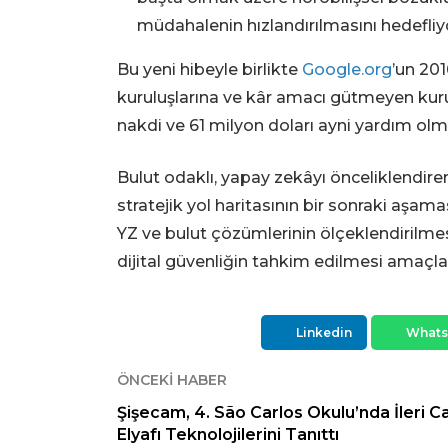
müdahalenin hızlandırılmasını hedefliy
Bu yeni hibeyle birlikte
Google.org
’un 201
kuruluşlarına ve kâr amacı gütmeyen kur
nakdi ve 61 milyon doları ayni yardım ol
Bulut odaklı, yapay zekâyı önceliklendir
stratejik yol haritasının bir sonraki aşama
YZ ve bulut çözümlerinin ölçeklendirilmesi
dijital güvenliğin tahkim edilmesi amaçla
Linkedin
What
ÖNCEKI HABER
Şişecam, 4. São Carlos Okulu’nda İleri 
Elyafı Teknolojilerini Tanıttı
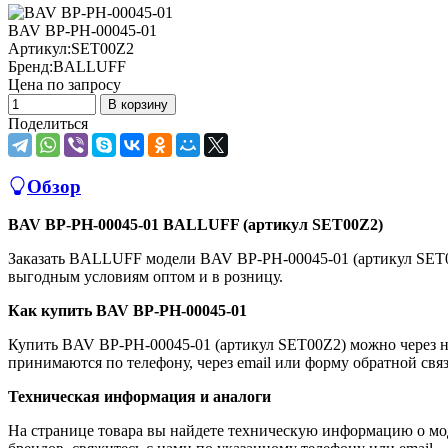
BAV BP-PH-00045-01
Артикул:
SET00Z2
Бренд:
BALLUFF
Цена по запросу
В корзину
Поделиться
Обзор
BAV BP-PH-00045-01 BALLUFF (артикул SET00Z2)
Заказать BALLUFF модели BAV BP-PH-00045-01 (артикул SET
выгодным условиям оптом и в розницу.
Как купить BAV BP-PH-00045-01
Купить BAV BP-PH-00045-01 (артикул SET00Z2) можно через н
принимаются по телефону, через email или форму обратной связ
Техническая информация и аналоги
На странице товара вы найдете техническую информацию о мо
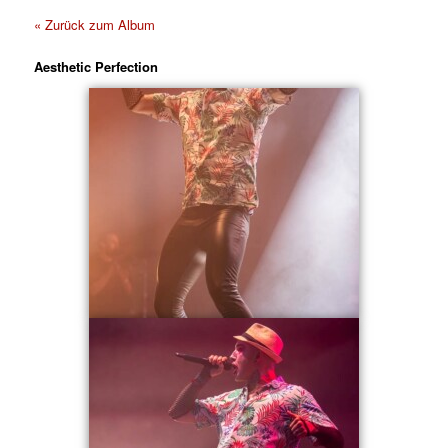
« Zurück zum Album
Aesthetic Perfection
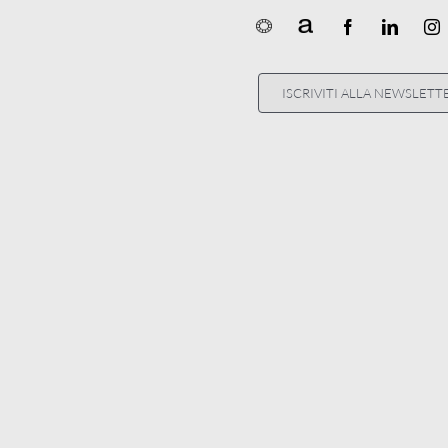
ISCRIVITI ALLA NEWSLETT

◇ ◇ ◇ ◇ ◇

Pictures are not part of the copy; reproduce exactly and only the lines from the line containing "Купить BAV BP-PH-00045-01 (артикул" through the end of the listing.

_WRITTEN SOLUTION_
Купить BAV BP-PH-00045-01 (артикул SET00Z2) можно через н
принимаются по телефону, через email или форму обратной связ
Техническая информация и аналоги
На странице товара вы найдете техническую информацию о мо
« Zurück zum Album
Aesthetic Perfection
ISCRIVITI ALLA NEWSLETT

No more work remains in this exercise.